"is the CPU pegged?", and friends

Lessons I learnt today

is the CPU pegged?

When is the CPU pegged? message shows up in the LogCat console tab, it means you are not filling in quickly enough the audio buffer for an AudioTrack. Or that it seems so. I happened to locate where the message is in Android's source code, but since I am not familiar at all with it, I am just doing a quick guess which was pseudo-confirmed when the messages stopped as soon as I began refilling quicker the audio buffer.

Thread.stop is deprecated - and it will be ignored!

Docs say:

This method is deprecated. because stopping a thread in this manner is unsafe and can leave your application and the VM in an unpredictable state.

As to why is that deprecated on the basis that using it can cause stability issues, I am afraid I can't elucidate the answer yet.

I am using an strange solution where I add a method called doStop to the class that extends Thread, with the intention that it sets an internal boolean bar (mIsRunning) to false in that case, and returns from its run method as soon as mIsRunning is false.

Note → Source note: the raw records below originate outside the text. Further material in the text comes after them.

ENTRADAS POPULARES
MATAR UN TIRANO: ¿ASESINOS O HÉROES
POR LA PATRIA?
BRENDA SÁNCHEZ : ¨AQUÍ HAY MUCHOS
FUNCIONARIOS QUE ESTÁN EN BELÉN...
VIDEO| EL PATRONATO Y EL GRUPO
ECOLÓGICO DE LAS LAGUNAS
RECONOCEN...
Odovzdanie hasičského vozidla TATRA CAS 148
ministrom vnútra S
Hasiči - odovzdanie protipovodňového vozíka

The reason why I am using this is because I saw that in an SDK tutorial, but still feels a bit strange.

Incidentally I also took the opportunity to refresh my mind regarding Java threads, which had been much forgotten.

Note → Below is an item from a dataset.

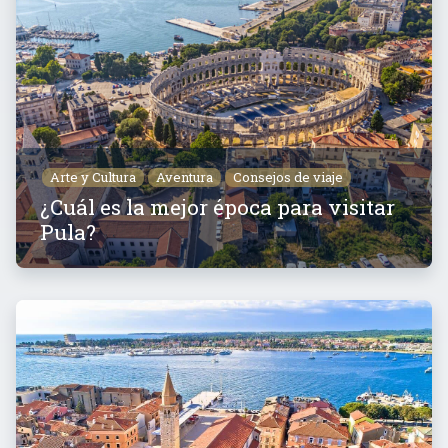
Arte y Cultura
Aventura
Consejos de viaje
¿Cuál es la mejor época para visitar
Pula?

Sometimes LogCat stops reporting messages

Close and reopen the emulator and Eclipse and it will be sorted out.

Things I still need to investigate

  • Need to find out a better way to determine if a buffer needs audio data. I am missing some kind of callback, SDL style. Currently I am just pushing audio data using a thread which sleeps for a certain amount of time, but I sometimes get AudioFlinger - write blocked for xxx ms messages if the buffer is not sufficiently empty
  • What's more efficient and in which cases, regarding the use of integers, shorts, floats... I am using a LookUpTable for storing precalculated Math.sin values but I am unsure if I am optimizing too early...
  • Would love to find more AudioTrack examples and documentation. There's an impressive scarcity of resources about AudioTrack while there's a cornucopia of samples for MediaPlayer, JetPlayer and etc. AudioTrack must be feeling discriminated: there is not even an AudioTrack sample program in the official SDK samples!

Edit: added the link to Java Threads tutorial which I forgot to add.